Lastly, and perhaps most importantly, I have been seriously considering the possibility that the universe is screaming at me to STOP TAKING PICTURES! Just stop it. Why? Because every time I am looking into a LCD screen or my phone, I am not looking my kids in the eye. If I am holding a camera, then I am not holding their hand or a ball or a frisbee. If I am tagging, then I am not coloring or tickling or talking with my kids. I am the photographer not the actor. I am observing, not living.
I have occasionally seen pictures that Brielle has taken of me when I have a camera held up in front of my face or I am staring at the laptop on my lap. I thought with horror…”holy mackerel….is this how my kids see me?!?!” But I didn’t stop.
Every time I sit on the couch with my laptop and upload and tag pictures, I am not existing in the present, I am existing in the future, when I can look at the final pictures. When I am looking at the final pictures, I am living in the past when the event actually took place. The whole process serves to take me away from what is happening in the here and now. Even if I am working while the girls are asleep, I am taking away quality time from myself by focusing on pictures I took in the past and will look at in the future. It is an exercise in insanity.
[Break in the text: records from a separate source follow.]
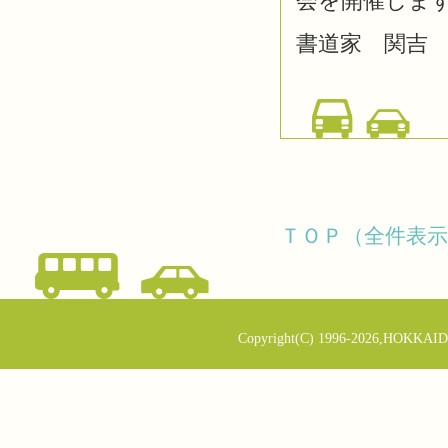
会を開催しま
書道家 関吉
ＴＯＰ（全件表示
Copyright(C) 1996-2026,HOKKAID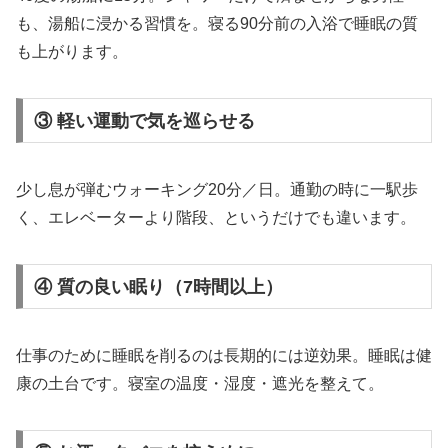
も、湯船に浸かる習慣を。寝る90分前の入浴で睡眠の質
も上がります。
③ 軽い運動で気を巡らせる
少し息が弾むウォーキング20分／日。通勤の時に一駅歩
く、エレベーターより階段、というだけでも違います。
④ 質の良い眠り（7時間以上）
仕事のために睡眠を削るのは長期的には逆効果。睡眠は健
康の土台です。寝室の温度・湿度・遮光を整えて。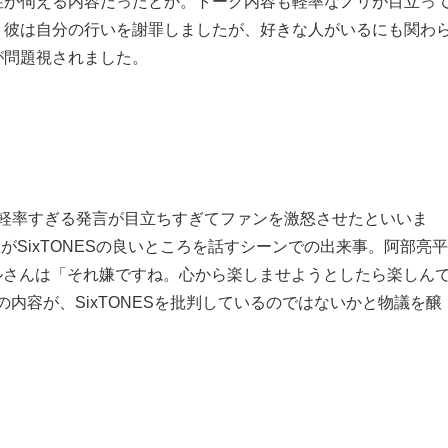
性が伺える内容だったとか。トーク内容も軽率なノリが目立っ
。彼は自分の行いを謝罪しましたが、好きな人がいるにも関わ
が問題視されました。
の、軽率すぎる発言が目立ちすぎてファンを激怒させたといいま
ManがSixTONESの良いところを話すシーンでの出来事。阿部亮平
ールさんは「それ嫌ですね。心から楽しませようとしたら楽しん
この内容が、SixTONESを批判しているのではないかと物議を醸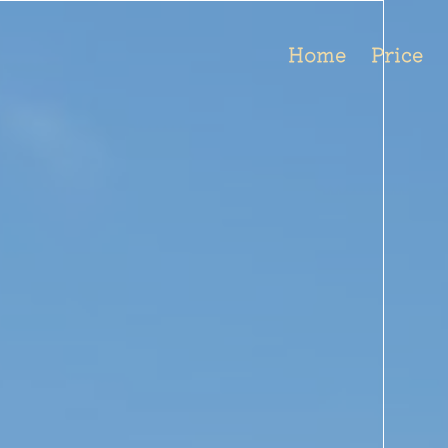
Home
Price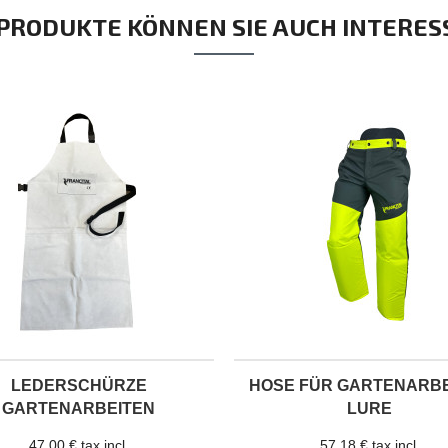
 PRODUKTE KÖNNEN SIE AUCH INTERES
LEDERSCHÜRZE
HOSE FÜR GARTENARB
GARTENARBEITEN
LURE
47,00 € tax incl.
57,18 € tax incl.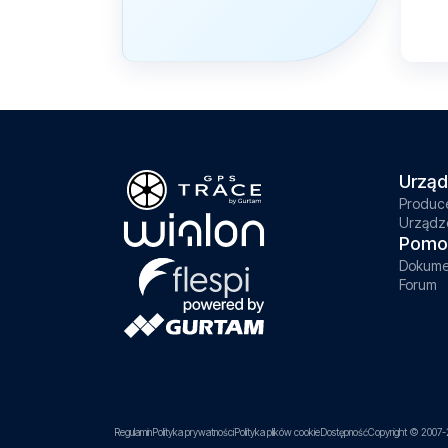
Urząd
Produc
Urządz
Pomo
Dokume
Forum
Regulamin
Polityka prywatności
Polityka plików cookie
Dostępność
Copyright © 2007-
I am a huge (HUUUGE) fan of The Four Hour Work Week. Tim Ferriss is my hero (but that is another blog post). If you are not familiar with the book, the general idea is how to automate and outsource your revenue stream to free up time for stuff that gives joy and meaning to your life. I am slowly freeing up my work time but I have still been spending a ridiculous amount of time on pictures of my kids. Do you think my little girls care if I am working on my store or tagging a picture? All they see is mommy staring at her laptop instead of doing something WITH them.I think its time to stop. Life has given me a spanking and I didn’t like one little bit, but it was a wake up call. I think someday when my girls ask where the pictures are, I can tell them that I chose to play with them rather than point a camera at them. I think hope they will understand. There is something exciting, scary and liberating about enjoying the moment and letting it disappear into forever. I am uncomfortably attached to the concept of clinging to every moment with my girls by capturing all of it on film. I need to rethink everything and just savor the precious moments while they happen and if my friends and family want to be part of it, they should visit. Now if you will excuse me, I am going to put my laptop away and go for a Sunday stroll with my girls to have a Mimosa and feed the ducks.
Image source: Since I don’t have any images anymore, I commissioned Brielle to do the artwork for this post.